Google Admits AI Summary Feature Contains Factual Errors, Blames Users for Abnormal Search Queries
Google has been testing its AI summary feature in the US market, which uses the Gemini AI model to automatically summarize search results and provide answers to users' questions. However, the feature has been found to contain numerous factual errors, such as suggesting that people should eat stones every day, providing detailed instructions on how to cook tomatoes with steel wires, and advising users to add glue to pizza sauce to help cheese stick.

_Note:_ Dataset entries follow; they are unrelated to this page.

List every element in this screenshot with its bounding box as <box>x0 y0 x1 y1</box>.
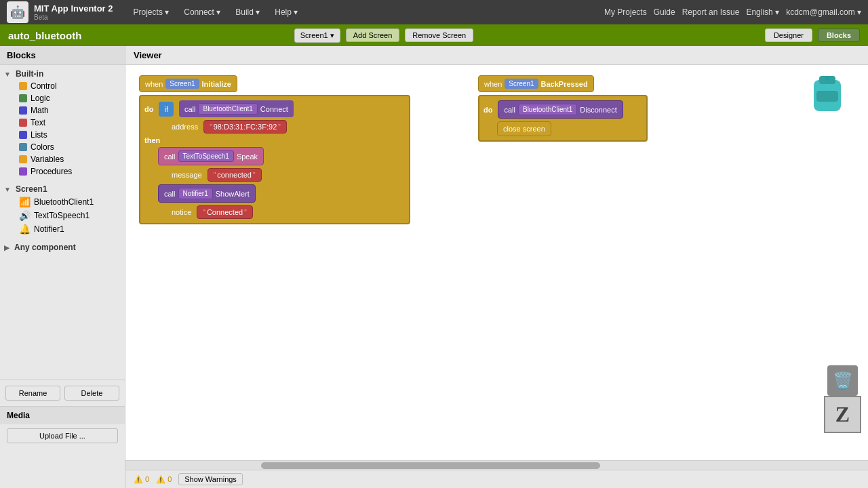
any-component-header[interactable]: ▶ Any component <box>0 241 125 253</box>
call2-block[interactable]: call TextToSpeech1 Speak <box>158 147 264 165</box>
my-projects-link[interactable]: My Projects <box>604 7 647 17</box>
any-component-section: ▶ Any component <box>0 239 125 256</box>
warning-indicator: ⚠️ 0 <box>134 475 149 484</box>
z-badge: Z <box>824 396 861 433</box>
bluetooth-icon: 📶 <box>19 197 31 207</box>
address-row: address " 98:D3:31:FC:3F:92 " <box>172 120 405 134</box>
message-string-block[interactable]: " connected " <box>208 168 262 182</box>
tts-icon: 🔊 <box>19 210 31 221</box>
screen-selector[interactable]: Screen1 ▾ <box>294 28 340 43</box>
event2-group: when Screen1 BackPressed do call Bluet <box>478 75 648 142</box>
address-string-block[interactable]: " 98:D3:31:FC:3F:92 " <box>203 120 287 134</box>
text-icon <box>19 119 27 127</box>
built-in-header[interactable]: ▼ Built-in <box>0 68 125 80</box>
blocks-button[interactable]: Blocks <box>818 28 860 42</box>
control-icon <box>19 82 27 90</box>
event2-call1-block[interactable]: call BluetoothClient1 Disconnect <box>498 100 623 119</box>
event2-when-block[interactable]: when Screen1 BackPressed <box>478 75 594 92</box>
event2-screen-pill[interactable]: Screen1 <box>505 79 538 89</box>
event1-do-row: do if call BluetoothClient1 Connect <box>144 100 405 117</box>
logo-area: 🤖 MIT App Inventor 2 Beta <box>7 1 113 23</box>
sidebar-item-math[interactable]: Math <box>0 104 125 117</box>
backpack-icon[interactable] <box>807 72 848 113</box>
help-menu[interactable]: Help ▾ <box>269 5 303 20</box>
close-screen-block[interactable]: close screen <box>497 121 551 136</box>
sidebar-item-lists[interactable]: Lists <box>0 129 125 141</box>
sidebar-item-text[interactable]: Text <box>0 117 125 129</box>
sidebar-item-logic[interactable]: Logic <box>0 92 125 104</box>
built-in-expand[interactable]: ▼ <box>4 70 11 78</box>
sidebar-item-bluetoothclient1[interactable]: 📶 BluetoothClient1 <box>0 195 125 209</box>
screen1-header[interactable]: ▼ Screen1 <box>0 183 125 195</box>
call3-block[interactable]: call Notifier1 ShowAlert <box>158 184 256 203</box>
lists-icon <box>19 131 27 139</box>
sidebar-item-notifier1[interactable]: 🔔 Notifier1 <box>0 222 125 236</box>
media-header: Media <box>0 406 125 424</box>
event2-header-row: when Screen1 BackPressed <box>478 75 648 92</box>
message-row: message " connected " <box>172 168 405 182</box>
built-in-section: ▼ Built-in Control Logic Math Text Li <box>0 65 125 180</box>
viewer-canvas[interactable]: when Screen1 Initialize do if <box>125 65 868 460</box>
error-icon: ⚠️ <box>156 475 165 484</box>
notice-string-block[interactable]: " Connected " <box>197 205 252 219</box>
svg-rect-2 <box>816 91 838 102</box>
projects-menu[interactable]: Projects ▾ <box>128 5 175 20</box>
screen1-section: ▼ Screen1 📶 BluetoothClient1 🔊 TextToSpe… <box>0 180 125 239</box>
call3-row: call Notifier1 ShowAlert <box>158 184 405 203</box>
if-block[interactable]: if <box>159 102 174 117</box>
sidebar-item-procedures[interactable]: Procedures <box>0 165 125 178</box>
viewer-header: Viewer <box>125 46 868 65</box>
call1-block[interactable]: call BluetoothClient1 Connect <box>179 100 294 117</box>
blocks-header: Blocks <box>0 46 125 65</box>
sidebar-item-colors[interactable]: Colors <box>0 141 125 153</box>
scrollbar-thumb[interactable] <box>261 462 600 469</box>
call3-component[interactable]: Notifier1 <box>178 188 213 199</box>
event1-group: when Screen1 Initialize do if <box>139 75 410 224</box>
sidebar-bottom: Rename Delete <box>0 380 125 406</box>
sidebar-item-variables[interactable]: Variables <box>0 153 125 165</box>
event1-when-block[interactable]: when Screen1 Initialize <box>139 75 237 92</box>
show-warnings-button[interactable]: Show Warnings <box>178 473 243 485</box>
screen1-expand[interactable]: ▼ <box>4 186 11 193</box>
event1-screen-pill[interactable]: Screen1 <box>165 79 199 89</box>
designer-button[interactable]: Designer <box>765 28 812 42</box>
event2-call1-row: do call BluetoothClient1 Disconnect <box>484 100 642 119</box>
call1-component[interactable]: BluetoothClient1 <box>198 103 257 115</box>
topbar: 🤖 MIT App Inventor 2 Beta Projects ▾ Con… <box>0 0 868 24</box>
horizontal-scrollbar[interactable] <box>125 460 868 470</box>
logic-icon <box>19 94 27 102</box>
upload-file-button[interactable]: Upload File ... <box>7 428 118 443</box>
then-row: then <box>144 136 405 144</box>
svg-point-3 <box>825 77 829 81</box>
call2-component[interactable]: TextToSpeech1 <box>178 150 234 162</box>
notice-row: notice " Connected " <box>172 205 405 219</box>
any-comp-expand[interactable]: ▶ <box>4 244 9 251</box>
status-bar: ⚠️ 0 ⚠️ 0 Show Warnings <box>125 470 868 488</box>
app-beta: Beta <box>34 14 113 21</box>
report-link[interactable]: Report an Issue <box>682 7 740 17</box>
sidebar-item-control[interactable]: Control <box>0 80 125 92</box>
viewer: Viewer when Screen1 Initialize <box>125 46 868 488</box>
rename-button[interactable]: Rename <box>5 386 60 401</box>
close-screen-row: close screen <box>497 121 642 136</box>
main-area: Blocks ▼ Built-in Control Logic Math Tex… <box>0 46 868 488</box>
trash-icon[interactable]: 🗑️ <box>827 365 858 396</box>
remove-screen-button[interactable]: Remove Screen <box>405 28 473 42</box>
warning-icon: ⚠️ <box>134 475 143 484</box>
user-menu[interactable]: kcdcm@gmail.com ▾ <box>786 7 861 17</box>
variables-icon <box>19 155 27 163</box>
language-menu[interactable]: English ▾ <box>746 7 779 17</box>
event2-call1-component[interactable]: BluetoothClient1 <box>518 104 577 115</box>
delete-button[interactable]: Delete <box>64 386 119 401</box>
build-menu[interactable]: Build ▾ <box>230 5 265 20</box>
sidebar: Blocks ▼ Built-in Control Logic Math Tex… <box>0 46 125 488</box>
guide-link[interactable]: Guide <box>654 7 675 17</box>
add-screen-button[interactable]: Add Screen <box>346 28 399 42</box>
event1-flow: when Screen1 Initialize do if <box>139 75 410 224</box>
event1-do-container: do if call BluetoothClient1 Connect <box>139 95 410 224</box>
project-bar: auto_bluetooth Screen1 ▾ Add Screen Remo… <box>0 24 868 46</box>
connect-menu[interactable]: Connect ▾ <box>178 5 226 20</box>
colors-icon <box>19 143 27 151</box>
sidebar-item-texttospeech1[interactable]: 🔊 TextToSpeech1 <box>0 209 125 222</box>
event2-do-container: do call BluetoothClient1 Disconnect clos… <box>478 95 648 142</box>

Google has acknowledged the existence of these errors but seems unable to easily resolve the issue. The root of the problem lies in the Gemini model's inability to identify problematic content in search results, such as referencing satirical websites like The Onion.
In response to the issue, Google has blamed users for not conducting normal searches, implying that they are intentionally asking tricky questions. Google has also stated that it is working to improve the feature.
A Google spokesperson responded:
"The vast majority of AI summaries provide high-quality information by deeply digging into network connections. Many of the examples we've seen are not typical queries, and we've also seen cases that have been tampered with or cannot be replicated.
Before launching the AI summary feature, we conducted extensive testing, just like we do with other features. We appreciate the feedback from our users.
We will take swift action based on our content policies and utilize user-submitted examples to make broader improvements, some of which have already started to roll out."
Notably, Google's response also raises the issue that the company sometimes cannot reproduce the problem, as the AI summary feature may provide different answers to the same question. This is similar to the "black box" mechanism of AI, where AI can respond to natural language queries, but its internal workings are unknown.
Therefore, it may be extremely challenging for Google to completely resolve this issue, and the best it can do is to improve the system to avoid referencing problematic sources, which should reduce the likelihood of errors but not eliminate them entirely.